Jack's post-graduation plans include earning a Ph.D. in clinical psychology, ideally at UW or Stanford. Armed with that, he plans to rejoin the US Army to be deployed in an active zone in order to best help service members in the critical stages of mental health needs. Eventually, he sees applying his degree in a research based way to understand suicide and perhaps working at the VA in order to "help veterans and their families heal from unseen wounds."
|Photo: Stephanie Shadwick with husband Joseph and daughter Cassidy|
Stephanie Shadwick - Psychology BA expected March 2016, US Navy veteran and current active-duty reservist
Originally from Fremont, California, Stephanie's path to UW came via four years in the US Navy from 2001-2005, a brief attempt to balance school and work, the past seven years as an active-duty Navy reservist, and graduation from Everett Community College in 2012. Along the way came marriage to her husband, also a veteran and current Navy reservist, and the birth of their now two-year old daughter - who as an infant accompanied Stephanie during her UW orientation session.

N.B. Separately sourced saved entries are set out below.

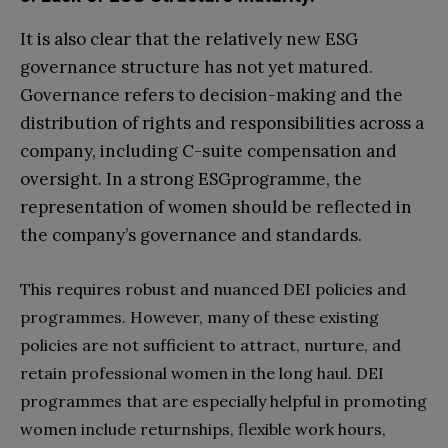
It is also clear that the relatively new ESG
governance structure has not yet matured.
Governance refers to decision-making and the
distribution of rights and responsibilities across a
company, including C-suite compensation and
oversight. In a strong ESGprogramme, the
representation of women should be reflected in
the company’s governance and standards.
This requires robust and nuanced DEI policies and
programmes. However, many of these existing
policies are not sufficient to attract, nurture, and
retain professional women in the long haul. DEI
programmes that are especially helpful in promoting
women include returnships, flexible work hours,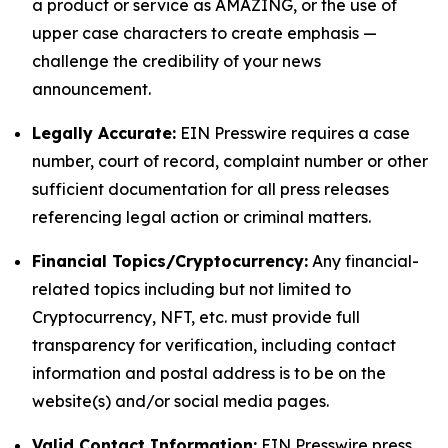
a product or service as AMAZING, or the use of
upper case characters to create emphasis —
challenge the credibility of your news
announcement.
Legally Accurate:
EIN Presswire requires a case
number, court of record, complaint number or other
sufficient documentation for all press releases
referencing legal action or criminal matters.
Financial Topics/Cryptocurrency:
Any financial-
related topics including but not limited to
Cryptocurrency, NFT, etc. must provide full
transparency for verification, including contact
information and postal address is to be on the
website(s) and/or social media pages.
Valid Contact Information:
EIN Presswire press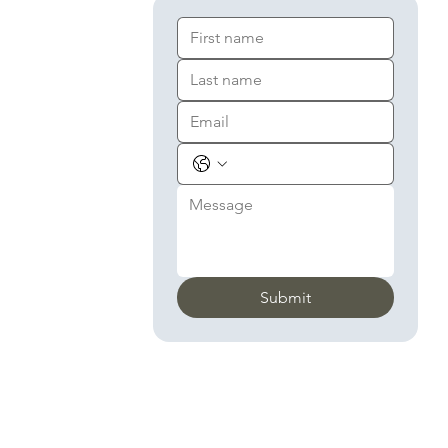
Submit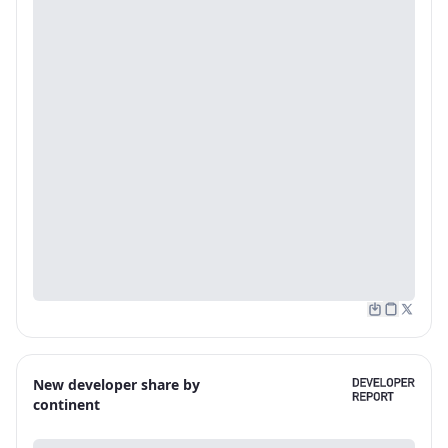
New developer share by
continent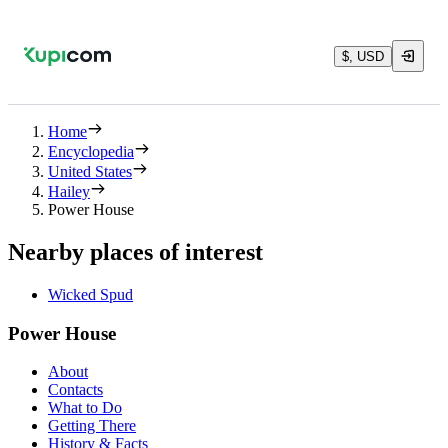
$, USD
Home
Encyclopedia
United States
Hailey
Power House
Nearby places of interest
Wicked Spud
Power House
About
Contacts
What to Do
Getting There
History & Facts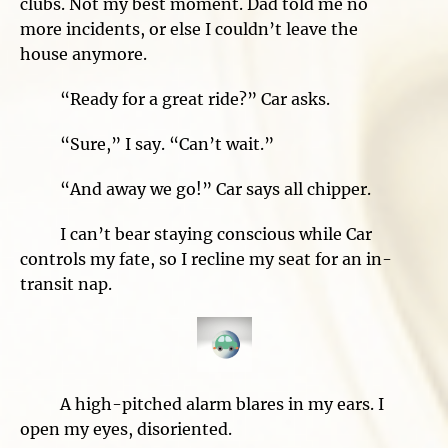
clubs. Not my best moment. Dad told me no
more incidents, or else I couldn’t leave the
house anymore.
“Ready for a great ride?” Car asks.
“Sure,” I say. “Can’t wait.”
“And away we go!” Car says all chipper.
I can’t bear staying conscious while Car
controls my fate, so I recline my seat for an in-
transit nap.
A high-pitched alarm blares in my ears. I
open my eyes, disoriented.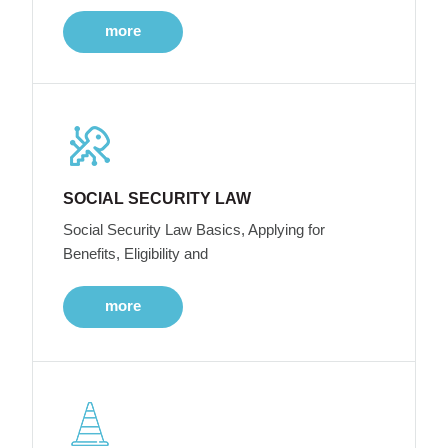
more
SOCIAL SECURITY LAW
Social Security Law Basics, Applying for
Benefits, Eligibility and
more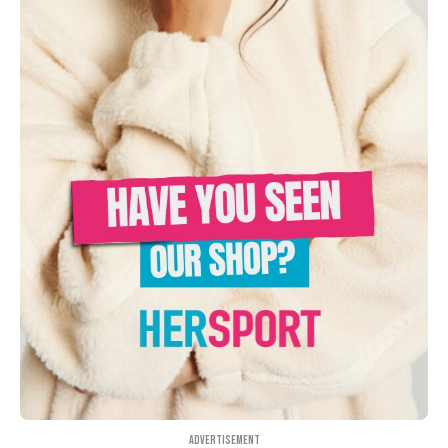
Advertisement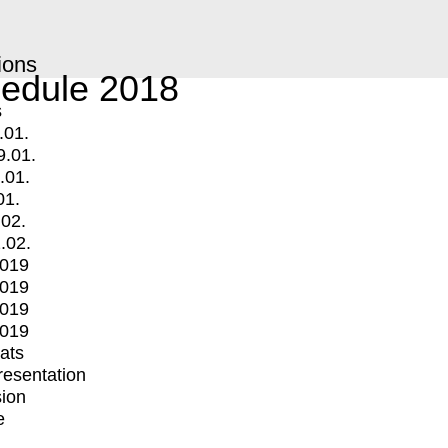
ions
edule 2018
s
.01.
9.01.
.01.
01.
.02.
.02.
2019
2019
2019
2019
mats
Presentation
ion
e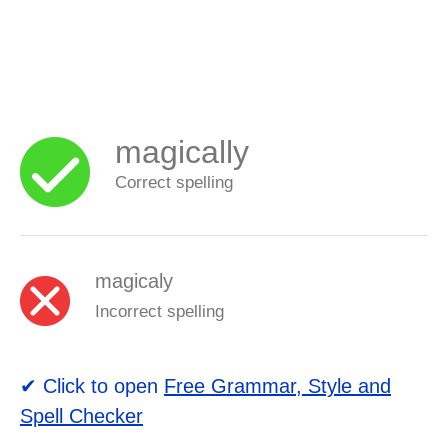
magically
Correct spelling
magicaly
Incorrect spelling
✔ Click to open
Free Grammar, Style and
Spell Checker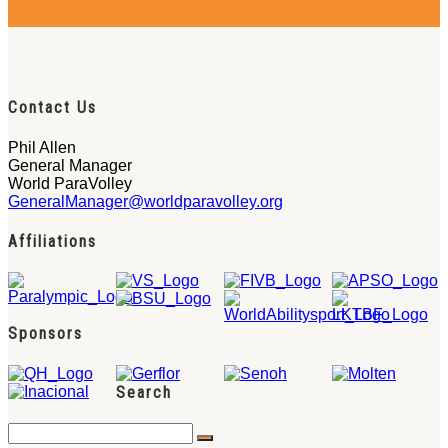
Contact Us
Phil Allen
General Manager
World ParaVolley
GeneralManager@worldparavolley.org
Affiliations
Sponsors
Search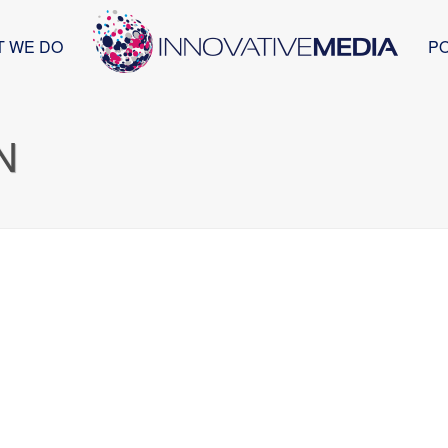
T WE DO
P
N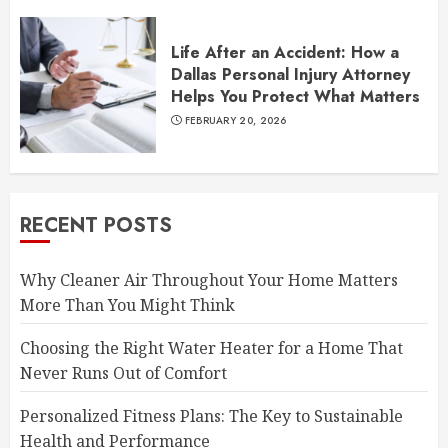
Life After an Accident: How a
Dallas Personal Injury Attorney
Helps You Protect What Matters
FEBRUARY 20, 2026
RECENT POSTS
Why Cleaner Air Throughout Your Home Matters
More Than You Might Think
Choosing the Right Water Heater for a Home That
Never Runs Out of Comfort
Personalized Fitness Plans: The Key to Sustainable
Health and Performance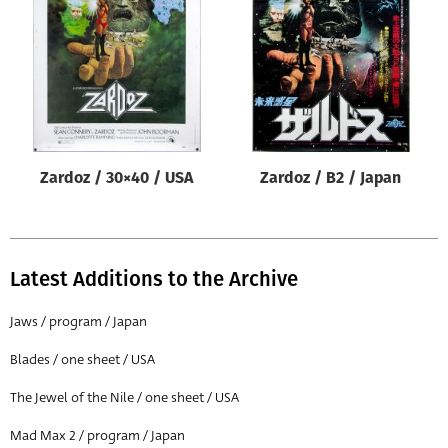
Origin of poster
All
Genre of film
All
Designer
Zardoz / 30×40 / USA
Zardoz / B2 / Japan
All
Artist
All
Latest Additions to the Archive
Year of poster
All
Jaws / program / Japan
Director of film
Blades / one sheet / USA
All
The Jewel of the Nile / one sheet / USA
Mad Max 2 / program / Japan
Reset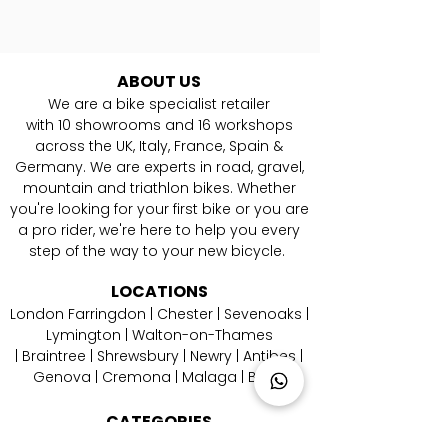
ABOUT US
We are a bike specialist retailer
with
10
showrooms and 16 workshops
across the UK, Italy, France, Spain &
Germany. ​We are experts in road, gravel,
mountain and triathlon bikes. Whether
you're looking for your first bike or you are
a pro rider, we're here to help you every
step of the way to your new bicycle.
LOCATIONS
London Farringdon
|
Chester
| Sevenoaks |
Lymington
|
W
alton-on-Thames
|
Braintree
|
Shrewsbury
|
Newry
|
Antibes
|
Genova
|
Cremona
| Malaga | Berlin
CATEGORIES
Aero Road Bikes
|
Endurance Road Bikes
|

Stephanie credits the Post 9/11 GI Bill with allowing her to attend school full time without the added strain of holding a job. She also gives credit to some of those in the Psychology Department at UW who have been particularly supportive of her goals - Dr. Jaime Diaz, Dr. Debbie Chun, and Advising Office Director Carrie Perrin. Stephanie cites the time involved in being a reservist as the biggest challenge on the road to her degree. Currently stationed in Everett, mentoring and managing sailors' mobilization readiness as a Chief Petty Officer, her commitment involves one weekend a month and two full weeks each year. Her husband is also a reservist who recently earned his business degree from UW.
In spite of the challenges, Stephanie does note that her past and current military experience has allowed her to incorporate strengths gained in the service into her civilian life. Along with a high level of organization, attention to deadlines, and the unique ability to guide and mentor others, Stephanie highlights the lack of fear in actively pursuing her studies. "My experiences have allowed me to minimize my humility and pride so that I can ask questions in an open forum," she says, "questions I know many other students do not feel comfortable asking."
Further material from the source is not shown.